Voluntary administrators of the subcontractor were subsequently appointed, by which time the subcontractor was hopelessly insolvent. The administrators recommended to the subcontractor's creditors that they should execute a holding DOCA proposed by the administrators so as 'to enable for the mechanism contained within the [SOP Act] to be utilised … [and] keep [the subcontractor] out of Liquidation'. The holding DOCA was approved by the subcontractor's creditors and executed.
The DOCA preserved the subcontractor's right to recover as debts due to it the amounts claimed under the SOP Act notwithstanding its insolvency, as recovered funds under SOP Act claims were to be held in trust until the final resolution of any claim through the proof of debt and adjudication regime under the DOCA.
The subcontractor's voluntary administrators sued the head contractor seeking to recover amounts owed in respect of the subcontractor's payment claims. The head contactor defended the claims on two bases:
1. the DOCA executed by the subcontractor's creditors was liable to be terminated under s 445D(1)(g) of the Corporations Act 2001 (Cth), because it was entered into for a wrongful purpose – to circumvent the operation of s 32B of the SOP Act. On termination of the DOCA and consequent liquidation, the subcontractor would lose its rights under the SOP Act; and
2. for similar reasons, the Court should stay the payment claim proceeding on the basis it was an abuse of process.

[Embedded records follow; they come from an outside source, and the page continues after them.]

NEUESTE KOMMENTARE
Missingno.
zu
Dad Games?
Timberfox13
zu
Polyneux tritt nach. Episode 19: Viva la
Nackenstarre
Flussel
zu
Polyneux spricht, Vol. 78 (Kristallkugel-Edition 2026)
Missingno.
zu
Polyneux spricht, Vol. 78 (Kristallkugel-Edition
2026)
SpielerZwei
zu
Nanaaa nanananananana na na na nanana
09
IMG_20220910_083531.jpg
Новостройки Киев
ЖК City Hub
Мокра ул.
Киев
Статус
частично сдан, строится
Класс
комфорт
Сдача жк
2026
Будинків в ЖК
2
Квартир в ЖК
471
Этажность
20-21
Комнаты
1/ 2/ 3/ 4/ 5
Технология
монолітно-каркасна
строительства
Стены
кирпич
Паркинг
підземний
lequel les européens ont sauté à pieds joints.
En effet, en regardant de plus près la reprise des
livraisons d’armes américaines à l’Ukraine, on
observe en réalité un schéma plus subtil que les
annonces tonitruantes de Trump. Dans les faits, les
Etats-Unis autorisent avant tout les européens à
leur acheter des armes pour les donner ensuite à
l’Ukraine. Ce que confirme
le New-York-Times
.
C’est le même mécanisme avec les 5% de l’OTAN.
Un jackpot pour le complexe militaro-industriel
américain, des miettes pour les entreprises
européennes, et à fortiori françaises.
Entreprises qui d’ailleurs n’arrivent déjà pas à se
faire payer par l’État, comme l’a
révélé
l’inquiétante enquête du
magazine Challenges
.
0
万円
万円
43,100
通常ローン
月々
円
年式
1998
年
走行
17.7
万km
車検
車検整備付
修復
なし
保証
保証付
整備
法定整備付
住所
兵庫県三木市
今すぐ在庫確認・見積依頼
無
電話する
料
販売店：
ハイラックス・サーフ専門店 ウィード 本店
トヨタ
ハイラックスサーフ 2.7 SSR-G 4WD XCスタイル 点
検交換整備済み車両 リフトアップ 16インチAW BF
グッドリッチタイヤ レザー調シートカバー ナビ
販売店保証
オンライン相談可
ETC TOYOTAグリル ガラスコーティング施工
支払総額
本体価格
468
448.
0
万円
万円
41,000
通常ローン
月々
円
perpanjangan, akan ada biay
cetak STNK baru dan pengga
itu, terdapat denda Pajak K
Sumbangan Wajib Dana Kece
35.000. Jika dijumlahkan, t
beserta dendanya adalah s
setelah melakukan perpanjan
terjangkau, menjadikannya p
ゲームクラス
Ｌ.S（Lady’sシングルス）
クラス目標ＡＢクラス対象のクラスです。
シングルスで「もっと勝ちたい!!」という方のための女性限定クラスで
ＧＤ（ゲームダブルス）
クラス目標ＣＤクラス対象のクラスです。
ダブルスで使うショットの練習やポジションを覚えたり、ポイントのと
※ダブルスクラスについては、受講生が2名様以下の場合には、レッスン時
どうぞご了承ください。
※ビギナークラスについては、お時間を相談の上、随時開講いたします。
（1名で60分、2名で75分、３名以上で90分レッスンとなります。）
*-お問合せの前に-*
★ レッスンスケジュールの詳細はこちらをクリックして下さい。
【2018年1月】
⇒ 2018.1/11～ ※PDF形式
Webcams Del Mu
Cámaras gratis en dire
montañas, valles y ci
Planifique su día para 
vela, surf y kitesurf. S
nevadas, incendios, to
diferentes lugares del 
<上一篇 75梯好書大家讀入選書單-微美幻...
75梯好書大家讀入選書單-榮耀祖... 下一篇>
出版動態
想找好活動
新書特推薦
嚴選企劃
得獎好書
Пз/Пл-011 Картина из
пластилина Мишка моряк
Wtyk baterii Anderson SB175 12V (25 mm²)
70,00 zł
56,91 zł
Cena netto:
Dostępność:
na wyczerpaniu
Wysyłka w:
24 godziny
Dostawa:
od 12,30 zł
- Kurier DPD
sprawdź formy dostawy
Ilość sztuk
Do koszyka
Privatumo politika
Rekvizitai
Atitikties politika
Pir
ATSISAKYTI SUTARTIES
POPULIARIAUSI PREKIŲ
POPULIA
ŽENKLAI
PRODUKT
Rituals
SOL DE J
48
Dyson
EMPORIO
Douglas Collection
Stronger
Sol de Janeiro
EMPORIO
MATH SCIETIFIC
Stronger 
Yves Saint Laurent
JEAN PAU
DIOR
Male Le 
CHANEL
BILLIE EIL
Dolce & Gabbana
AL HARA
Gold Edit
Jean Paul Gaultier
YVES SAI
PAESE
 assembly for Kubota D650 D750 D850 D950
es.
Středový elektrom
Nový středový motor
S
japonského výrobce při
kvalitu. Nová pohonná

Justice Ball of the NSW Supreme Court found that:
- s 32B of the SOP Act only applies to provide protection to respondents in the event of liquidation, and not where claimants are under administration or a DOCA. That s 32B may have a limited operation because of the ability of a company under administration to execute a DOCA is not a reason for giving the Court's power to terminate a DOCA a broader operation;
- the subcontractor's payment claims proceeding was not an abuse of process because there was no repetitious use of the processes of the SOP Act or the Court to obtain judgment and the subcontractor had, by executing a DOCA, organised its affairs so that it fell outside the scope of s 32B but nothing in the DOCA undermined any policy of the SOP Act; and
- the purpose of the DOCA was to maximise the return to creditors by permitting the subcontractor to exercise the rights conferred by the SOP Act. As the creditors resolved to execute a DOCA in accordance with the administrators' opinion, they reached what was a reasonable conclusion on a matter that they were properly entitled to consider, which was sufficient to make the purpose of the DOCA a proper one.
The decision confirms that the payment claim restrictions in 32B of the SOP Act only apply to companies in liquidation. The decision also highlights the practical difficulties for respondents to successfully defend payment claims brought by insolvent claimant companies who are not in liquidation.
For insolvency practitioners the decision will be welcome news that hopelessly insolvent companies under administration or a DOCA can proceed with payment claims under the SOP Act and seek recovery for the benefit of creditors.
In this case, the subcontractor was entitled to enforce its payment claims as debts due without having to deal with any defence or cross-claim, as the head contractor had not issued payment schedules in relation to some payment claims and had agreed scheduled amounts payable in respect of other payment claims. The decision will have wider application as a holding DOCA could also be executed to enable a hopelessly insolvent company to issue a payment claim and make an adjudication application in respect of any amount withheld in a payment schedule.